Can ashwagandha help with stress, anxiety, and sleep issues?

Ashwagandha extracts have been found to potentially reduce stress and anxiety. Studies indicate that individuals who consumed ashwagandha over a period of 6 to 8 weeks experienced a decrease in stress, anxiety, fatigue, and sleeplessness. Additionally, it has been shown to lower the levels of stress hormones.

What are some effective methods to prevent stress from affecting sleep?

To mitigate stress before bedtime, consider these strategies:

  • Engage in regular exercise, but avoid doing so right before bedtime.
  • Practice mindfulness techniques.
  • Reduce your intake of caffeine and alcohol.
  • Dim the lights and limit screen time before going to bed.
  • Enjoy a relaxing bath or a warm shower.
  • Establish a simple nighttime routine.
  • Transform your bedroom into a tranquil space.

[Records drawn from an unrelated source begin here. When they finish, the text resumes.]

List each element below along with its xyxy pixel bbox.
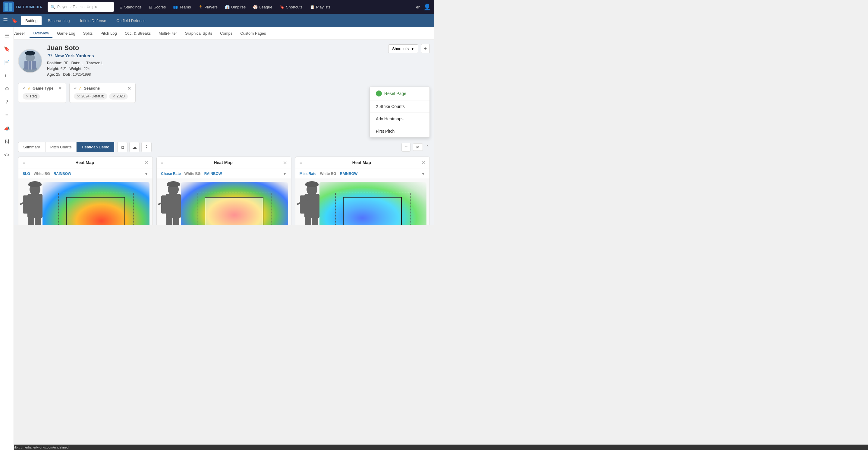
add-shortcut-button[interactable]: + [421,44,430,53]
shortcuts-button[interactable]: Shortcuts ▼ [388,44,418,53]
sidebar-settings-icon[interactable]: ⚙ [1,83,12,94]
slg-metric[interactable]: SLG [23,172,30,176]
panel-filter-icon-miss[interactable]: ≡ [300,160,302,165]
tab-outfield-defense[interactable]: Outfield Defense [112,16,150,25]
more-options-button[interactable]: ⋮ [141,142,152,152]
tab-infield-defense[interactable]: Infield Defense [76,16,110,25]
top-right: en 👤 [416,3,431,10]
filter-close-game-type[interactable]: ✕ [58,86,62,91]
panel-close-icon-miss[interactable]: ✕ [421,160,425,166]
sidebar-image-icon[interactable]: 🖼 [1,136,12,147]
nav-umpires[interactable]: 👔 Umpires [222,3,249,11]
heatmap-chase [181,182,288,225]
filter-tag-remove-reg[interactable]: ✕ [26,94,29,99]
user-icon[interactable]: 👤 [424,3,431,10]
search-box[interactable]: 🔍 [48,2,114,12]
tertiary-pitchlog[interactable]: Pitch Log [97,29,120,37]
heat-panel-chase: ≡ Heat Map ✕ Chase Rate White BG RAINBOW… [156,156,291,225]
miss-style[interactable]: RAINBOW [340,172,358,176]
tertiary-occ-streaks[interactable]: Occ. & Streaks [121,29,155,37]
shortcuts-dropdown: Reset Page 2 Strike Counts Adv Heatmaps … [370,87,430,138]
tab-batting[interactable]: Batting [21,16,41,25]
filter-check-icon[interactable]: ✓ [23,86,26,90]
player-details: Juan Soto NY New York Yankees Position: … [47,44,103,78]
collapse-panels-button[interactable]: ⌃ [425,144,430,150]
svg-rect-1 [9,3,12,7]
sidebar-bookmark-icon[interactable]: 🔖 [1,43,12,54]
filter-star-icon-seasons[interactable]: ☆ [79,86,82,90]
tertiary-multifilter[interactable]: Multi-Filter [155,29,181,37]
panel-filter-icon-slg[interactable]: ≡ [23,160,25,165]
nav-players[interactable]: 🏃 Players [195,3,221,11]
player-team[interactable]: NY New York Yankees [47,52,103,59]
bookmark-icon[interactable]: 🔖 [11,18,18,24]
heat-map-area-miss [296,179,430,225]
panel-filter-icon-chase[interactable]: ≡ [161,160,163,165]
sidebar-menu-icon[interactable]: ☰ [1,30,12,41]
tertiary-splits[interactable]: Splits [80,29,96,37]
secondary-navigation: ☰ 🔖 Batting Baserunning Infield Defense … [0,14,434,27]
filter-star-icon[interactable]: ☆ [27,86,31,90]
heat-chevron-miss[interactable]: ▼ [421,171,425,176]
nav-teams[interactable]: 👥 Teams [170,3,194,11]
size-button[interactable]: M [413,143,423,151]
filter-tag-remove-2024[interactable]: ✕ [77,94,80,99]
tertiary-custom-pages[interactable]: Custom Pages [237,29,270,37]
slg-bg[interactable]: White BG [34,172,50,176]
hamburger-menu-icon[interactable]: ☰ [3,17,8,24]
add-panel-button[interactable]: + [401,143,410,152]
main-content: Juan Soto NY New York Yankees Position: … [14,40,434,225]
filter-tag-remove-2023[interactable]: ✕ [112,94,116,99]
panel-close-icon-slg[interactable]: ✕ [144,160,148,166]
sidebar-list-icon[interactable]: ≡ [1,110,12,121]
top-navigation: TM TRUMEDIA 🔍 ⊞ Standings ⊟ Scores 👥 Tea… [0,0,434,14]
chase-style[interactable]: RAINBOW [204,172,222,176]
svg-rect-30 [300,196,306,213]
tertiary-overview[interactable]: Overview [29,29,53,38]
filter-check-icon-seasons[interactable]: ✓ [74,86,77,90]
slg-style[interactable]: RAINBOW [54,172,71,176]
tertiary-gamelog[interactable]: Game Log [53,29,79,37]
shortcut-item-first-pitch[interactable]: First Pitch [370,125,430,137]
nav-scores[interactable]: ⊟ Scores [146,3,169,11]
heat-panel-slg: ≡ Heat Map ✕ SLG White BG RAINBOW ▼ [18,156,153,225]
tertiary-comps[interactable]: Comps [216,29,236,37]
filter-card-game-type: ✓ ☆ Game Type ✕ ✕ Reg [18,83,66,103]
sidebar-code-icon[interactable]: <> [1,150,12,160]
shortcut-item-two-strike[interactable]: 2 Strike Counts [370,100,430,113]
sidebar-megaphone-icon[interactable]: 📣 [1,123,12,134]
miss-bg[interactable]: White BG [320,172,336,176]
sidebar-tag-icon[interactable]: 🏷 [1,70,12,81]
filters-row: ↺ ✓ ☆ Game Type ✕ ✕ Reg ✓ ☆ [18,83,430,103]
shortcut-item-reset[interactable]: Reset Page [370,87,430,100]
umpires-icon: 👔 [225,5,230,9]
tab-baserunning[interactable]: Baserunning [43,16,74,25]
nav-standings[interactable]: ⊞ Standings [116,3,145,11]
sidebar-help-icon[interactable]: ? [1,96,12,108]
view-tab-summary[interactable]: Summary [18,142,45,152]
chase-bg[interactable]: White BG [184,172,201,176]
copy-panel-button[interactable]: ⧉ [117,142,127,152]
sidebar-pages-icon[interactable]: 📄 [1,57,12,67]
nav-league[interactable]: ⚾ League [250,3,275,11]
filter-close-seasons[interactable]: ✕ [127,86,131,91]
view-tab-pitch-charts[interactable]: Pitch Charts [45,142,77,152]
heat-chevron-slg[interactable]: ▼ [144,171,148,176]
search-icon: 🔍 [51,5,56,9]
panel-close-icon-chase[interactable]: ✕ [283,160,287,166]
svg-rect-23 [166,216,173,225]
upload-panel-button[interactable]: ☁ [129,142,140,152]
logo-area[interactable]: TM TRUMEDIA [3,1,42,12]
heat-chevron-chase[interactable]: ▼ [283,171,287,176]
language-button[interactable]: en [416,5,421,9]
chase-metric[interactable]: Chase Rate [161,172,181,176]
nav-shortcuts[interactable]: 🔖 Shortcuts [277,3,306,11]
search-input[interactable] [57,5,111,9]
svg-rect-32 [312,216,318,225]
nav-playlists[interactable]: 📋 Playlists [307,3,334,11]
view-tab-heatmap-demo[interactable]: HeatMap Demo [76,142,114,152]
shortcut-item-adv-heatmaps[interactable]: Adv Heatmaps [370,113,430,125]
tertiary-graphical-splits[interactable]: Graphical Splits [181,29,216,37]
left-sidebar: ☰ 🔖 📄 🏷 ⚙ ? ≡ 📣 🖼 <> [0,27,14,225]
miss-metric[interactable]: Miss Rate [300,172,316,176]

How can you alleviate stress before going to sleep?

Progressive muscle relaxation is an effective method:

  • Find a quiet place and sit or lie down in a comfortable position.
  • Take slow, deep breaths.
  • Tense and then relax different muscle groups, starting from the head, neck, and face, moving downwards.
  • Focus on any remaining areas of tension and repeat the process.

Why is it hard to sleep when stressed?

Stress often leads to physical tension, which can make sleeping difficult. You might not always be aware of the stress you are under, but your body can respond with tightened muscles. Progressive muscle relaxation is a recognized technique that has been used for years to treat insomnia effectively by easing these physical symptoms.